*** Opening of DATA EXTRACTS ***
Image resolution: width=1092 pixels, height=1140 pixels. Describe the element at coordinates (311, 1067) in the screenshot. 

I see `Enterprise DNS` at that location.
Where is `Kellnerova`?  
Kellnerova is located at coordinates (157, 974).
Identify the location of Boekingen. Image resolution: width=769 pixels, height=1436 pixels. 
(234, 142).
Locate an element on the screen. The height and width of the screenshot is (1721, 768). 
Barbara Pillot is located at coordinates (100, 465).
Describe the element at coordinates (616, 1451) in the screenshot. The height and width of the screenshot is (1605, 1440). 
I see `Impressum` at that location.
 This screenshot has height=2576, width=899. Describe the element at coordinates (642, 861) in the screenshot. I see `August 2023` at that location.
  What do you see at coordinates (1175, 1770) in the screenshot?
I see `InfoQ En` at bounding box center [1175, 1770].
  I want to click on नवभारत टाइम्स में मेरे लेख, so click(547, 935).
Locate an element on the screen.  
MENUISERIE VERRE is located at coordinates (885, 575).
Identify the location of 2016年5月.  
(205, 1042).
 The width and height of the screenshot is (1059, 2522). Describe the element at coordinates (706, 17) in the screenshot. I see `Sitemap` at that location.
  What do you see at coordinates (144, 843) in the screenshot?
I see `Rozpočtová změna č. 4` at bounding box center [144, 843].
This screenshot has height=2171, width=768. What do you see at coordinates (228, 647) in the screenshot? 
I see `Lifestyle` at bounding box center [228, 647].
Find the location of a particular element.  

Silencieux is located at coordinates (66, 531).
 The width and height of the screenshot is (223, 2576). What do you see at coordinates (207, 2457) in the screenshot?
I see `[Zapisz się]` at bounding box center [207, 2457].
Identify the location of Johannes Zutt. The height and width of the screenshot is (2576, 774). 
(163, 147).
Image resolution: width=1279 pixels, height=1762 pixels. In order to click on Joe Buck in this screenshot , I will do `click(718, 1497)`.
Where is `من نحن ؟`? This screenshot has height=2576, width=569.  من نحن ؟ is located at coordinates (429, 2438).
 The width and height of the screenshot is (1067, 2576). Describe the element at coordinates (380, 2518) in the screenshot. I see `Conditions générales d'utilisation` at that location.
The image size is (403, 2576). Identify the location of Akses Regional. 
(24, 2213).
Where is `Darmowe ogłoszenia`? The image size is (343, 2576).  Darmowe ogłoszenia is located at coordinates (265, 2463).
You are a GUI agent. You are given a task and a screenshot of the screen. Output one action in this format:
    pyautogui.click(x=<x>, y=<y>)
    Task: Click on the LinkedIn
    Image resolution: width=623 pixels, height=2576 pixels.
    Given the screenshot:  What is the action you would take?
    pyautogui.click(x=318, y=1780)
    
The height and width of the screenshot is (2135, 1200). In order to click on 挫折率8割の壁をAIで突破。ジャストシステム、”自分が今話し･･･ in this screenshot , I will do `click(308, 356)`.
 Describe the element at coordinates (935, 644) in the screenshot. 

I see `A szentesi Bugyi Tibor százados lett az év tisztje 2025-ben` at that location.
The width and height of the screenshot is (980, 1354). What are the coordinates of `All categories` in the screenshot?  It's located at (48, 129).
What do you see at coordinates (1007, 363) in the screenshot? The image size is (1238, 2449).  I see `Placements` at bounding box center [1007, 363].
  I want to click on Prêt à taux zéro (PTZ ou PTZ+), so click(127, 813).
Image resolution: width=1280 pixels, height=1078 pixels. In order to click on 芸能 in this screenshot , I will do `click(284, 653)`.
*** Close of DATA EXTRACTS ***
# TASK REQUIREMENTS
All of the material above must be transcribed exactly, with no line dropped.

# FINISHED EXERCISE
Image resolution: width=1092 pixels, height=1140 pixels. Describe the element at coordinates (311, 1067) in the screenshot. 

I see `Enterprise DNS` at that location.
Where is `Kellnerova`?  
Kellnerova is located at coordinates (157, 974).
Identify the location of Boekingen. Image resolution: width=769 pixels, height=1436 pixels. 
(234, 142).
Locate an element on the screen. The height and width of the screenshot is (1721, 768). 
Barbara Pillot is located at coordinates (100, 465).
Describe the element at coordinates (616, 1451) in the screenshot. The height and width of the screenshot is (1605, 1440). 
I see `Impressum` at that location.
 This screenshot has height=2576, width=899. Describe the element at coordinates (642, 861) in the screenshot. I see `August 2023` at that location.
  What do you see at coordinates (1175, 1770) in the screenshot?
I see `InfoQ En` at bounding box center [1175, 1770].
  I want to click on नवभारत टाइम्स में मेरे लेख, so click(547, 935).
Locate an element on the screen.  
MENUISERIE VERRE is located at coordinates (885, 575).
Identify the location of 2016年5月.  
(205, 1042).
 The width and height of the screenshot is (1059, 2522). Describe the element at coordinates (706, 17) in the screenshot. I see `Sitemap` at that location.
  What do you see at coordinates (144, 843) in the screenshot?
I see `Rozpočtová změna č. 4` at bounding box center [144, 843].
This screenshot has height=2171, width=768. What do you see at coordinates (228, 647) in the screenshot? 
I see `Lifestyle` at bounding box center [228, 647].
Find the location of a particular element.  

Silencieux is located at coordinates (66, 531).
 The width and height of the screenshot is (223, 2576). What do you see at coordinates (207, 2457) in the screenshot?
I see `[Zapisz się]` at bounding box center [207, 2457].
Identify the location of Johannes Zutt. The height and width of the screenshot is (2576, 774). 
(163, 147).
Image resolution: width=1279 pixels, height=1762 pixels. In order to click on Joe Buck in this screenshot , I will do `click(718, 1497)`.
Where is `من نحن ؟`? This screenshot has height=2576, width=569.  من نحن ؟ is located at coordinates (429, 2438).
 The width and height of the screenshot is (1067, 2576). Describe the element at coordinates (380, 2518) in the screenshot. I see `Conditions générales d'utilisation` at that location.
The image size is (403, 2576). Identify the location of Akses Regional. 
(24, 2213).
Where is `Darmowe ogłoszenia`? The image size is (343, 2576).  Darmowe ogłoszenia is located at coordinates (265, 2463).
You are a GUI agent. You are given a task and a screenshot of the screen. Output one action in this format:
    pyautogui.click(x=<x>, y=<y>)
    Task: Click on the LinkedIn
    Image resolution: width=623 pixels, height=2576 pixels.
    Given the screenshot:  What is the action you would take?
    pyautogui.click(x=318, y=1780)
    
The height and width of the screenshot is (2135, 1200). In order to click on 挫折率8割の壁をAIで突破。ジャストシステム、”自分が今話し･･･ in this screenshot , I will do `click(308, 356)`.
 Describe the element at coordinates (935, 644) in the screenshot. 

I see `A szentesi Bugyi Tibor százados lett az év tisztje 2025-ben` at that location.
The width and height of the screenshot is (980, 1354). What are the coordinates of `All categories` in the screenshot?  It's located at (48, 129).
What do you see at coordinates (1007, 363) in the screenshot? The image size is (1238, 2449).  I see `Placements` at bounding box center [1007, 363].
  I want to click on Prêt à taux zéro (PTZ ou PTZ+), so click(127, 813).
Image resolution: width=1280 pixels, height=1078 pixels. In order to click on 芸能 in this screenshot , I will do `click(284, 653)`.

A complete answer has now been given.